Every entry that follows is to be set down exactly, with its pictures omitted.

* _Page images and extracted text_
------------------------------------

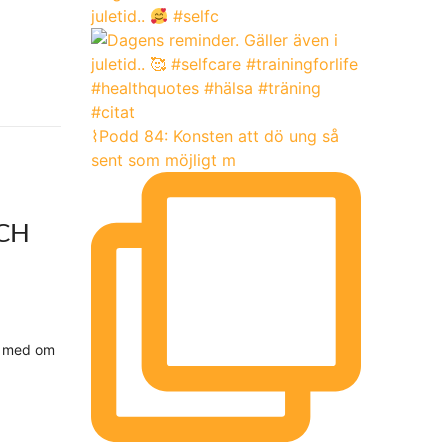
juletid..
#selfc
⌇Podd 84: Konsten att dö ung så
sent som möjligt m
CH
ll med om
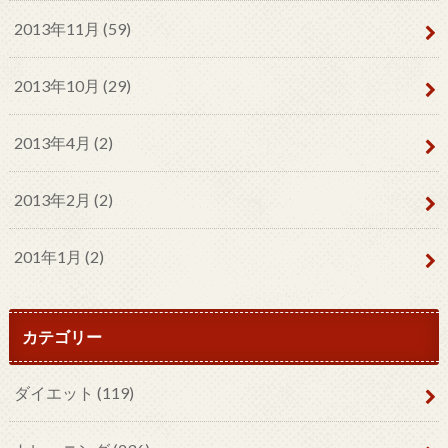
2013年11月 (59)
2013年10月 (29)
2013年4月 (2)
2013年2月 (2)
201年1月 (2)
カテゴリー
ダイエット
(119)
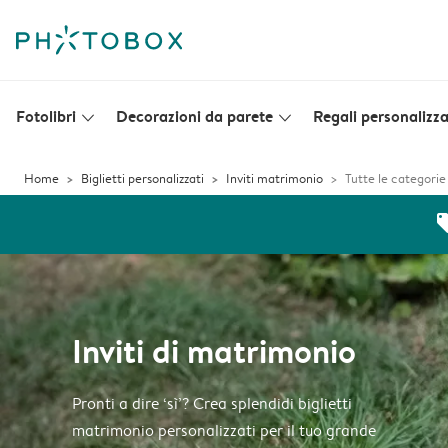
Fotolibri
Decorazioni da parete
Regali personalizza
slim_arrow_down
slim_arrow_down
Home
Biglietti personalizzati
Inviti matrimonio
Tutte le categorie
off
Inviti di matrimonio
Pronti a dire ‘sì’? Crea splendidi biglietti
matrimonio personalizzati per il tuo grande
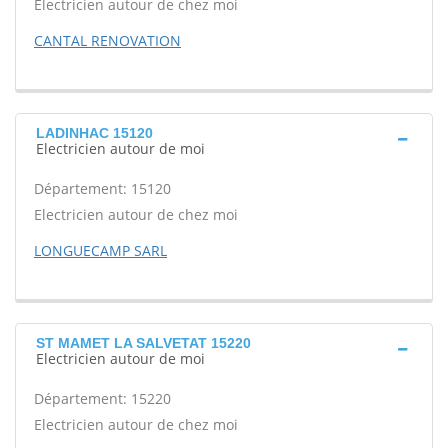
Electricien autour de chez moi
CANTAL RENOVATION
LADINHAC 15120
Electricien autour de moi
Département: 15120
Electricien autour de chez moi
LONGUECAMP SARL
ST MAMET LA SALVETAT 15220
Electricien autour de moi
Département: 15220
Electricien autour de chez moi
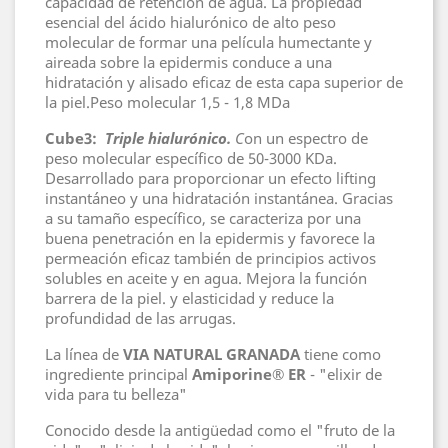
capacidad de retención de agua. La propiedad
esencial del ácido hialurónico de alto peso
molecular de formar una película humectante y
aireada sobre la epidermis conduce a una
hidratación y alisado eficaz de esta capa superior de
la piel.Peso molecular 1,5 - 1,8 MDa
Cube3:
Triple hialurónico.
C
on un espectro de
peso molecular específico de 50-3000 KDa.
Desarrollado para proporcionar un efecto lifting
instantáneo y una hidratación instantánea. Gracias
a su tamaño específico, se caracteriza por una
buena penetración en la epidermis y favorece la
permeación eficaz también de principios activos
solubles en aceite y en agua. Mejora la función
barrera de la piel. y elasticidad y reduce la
profundidad de las arrugas.
La línea de
VIA NATURAL GRANADA
tiene como
ingrediente principal
Amiporine® ER
- "elixir de
vida para tu belleza"
Conocido desde la antigüedad como el "fruto de la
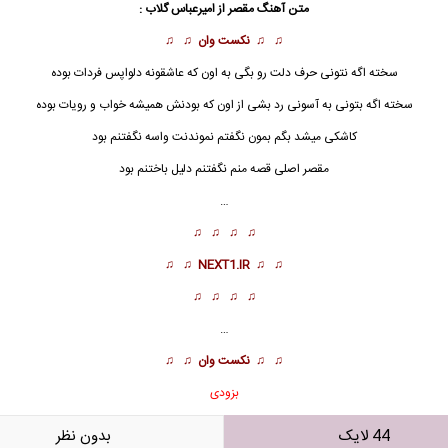
متن آهنگ مقصر از
امیرعباس گلاب
:
♫ ♫
نکست وان
♫ ♫
سخته اگه نتونی حرف دلت رو بگی به اون که عاشقونه دلواپس فردات بوده
سخته اگه بتونی به آسونی رد بشی از اون که بودنش همیشه خواب و رویات بوده
کاشکی میشد بگم بمون نگفتم نموندنت واسه نگفتنم بود
مقصر اصلی قصه منم نگفتنم دلیل باختنم بود
…
♫ ♫ ♫ ♫
♫ ♫
NEXT1.IR
♫ ♫
♫ ♫ ♫ ♫
…
♫ ♫
نکست وان
♫ ♫
بزودی
44 لایک
بدون نظر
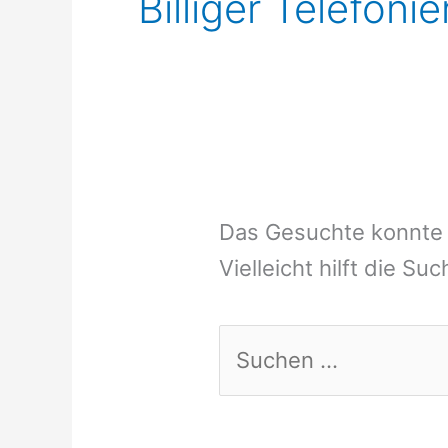
Billiger Telefoni
Das Gesuchte konnte 
Vielleicht hilft die Su
Suchen
nach:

------------------------------------

* _Answer to the exercise_
juletid..
#selfc
⌇Podd 84: Konsten att dö ung så
sent som möjligt m
CH
ll med om
2013年11月 (59)
2013年10月 (29)
2013年4月 (2)
2013年2月 (2)
201年1月 (2)
カテゴリー
ダイエット
(119)
Fotolibri
Decorazioni da parete
Regali personalizza
slim_arrow_down
slim_arrow_down
Home
Biglietti personalizzati
Inviti matrimonio
Tutte le categorie
off
Inviti di matrimonio
Pronti a dire ‘sì’? Crea splendidi biglietti
matrimonio personalizzati per il tuo grande
Electricien autour de chez moi
CANTAL RENOVATION
LADINHAC 15120
Electricien autour de moi
Département: 15120
Electricien autour de chez moi
LONGUECAMP SARL
ST MAMET LA SALVETAT 15220
Electricien autour de moi
Département: 15220
Electricien autour de chez moi
capacidad de retención de agua. La propiedad
esencial del ácido hialurónico de alto peso
molecular de formar una película humectante y
aireada sobre la epidermis conduce a una
hidratación y alisado eficaz de esta capa superior de
la piel.Peso molecular 1,5 - 1,8 MDa
Cube3:
Triple hialurónico.
C
on un espectro de
peso molecular específico de 50-3000 KDa.
Desarrollado para proporcionar un efecto lifting
instantáneo y una hidratación instantánea. Gracias
a su tamaño específico, se caracteriza por una
buena penetración en la epidermis y favorece la
permeación eficaz también de principios activos
solubles en aceite y en agua. Mejora la función
barrera de la piel. y elasticidad y reduce la
profundidad de las arrugas.
La línea de
VIA NATURAL GRANADA
tiene como
ingrediente principal
Amiporine® ER
- "elixir de
vida para tu belleza"
Conocido desde la antigüedad como el "fruto de la
متن آهنگ مقصر از
امیرعباس گلاب
:
♫ ♫
نکست وان
♫ ♫
سخته اگه نتونی حرف دلت رو بگی به اون که عاشقونه دلواپس فردات بوده
سخته اگه بتونی به آسونی رد بشی از اون که بودنش همیشه خواب و رویات بوده
کاشکی میشد بگم بمون نگفتم نموندنت واسه نگفتنم بود
مقصر اصلی قصه منم نگفتنم دلیل باختنم بود
…
♫ ♫ ♫ ♫
♫ ♫
NEXT1.IR
♫ ♫
♫ ♫ ♫ ♫
…
♫ ♫
نکست وان
♫ ♫
بزودی
44 لایک
بدون نظر
Billiger Telefoni
Das Gesuchte konnte 
Vielleicht hilft die Su
Suchen
nach:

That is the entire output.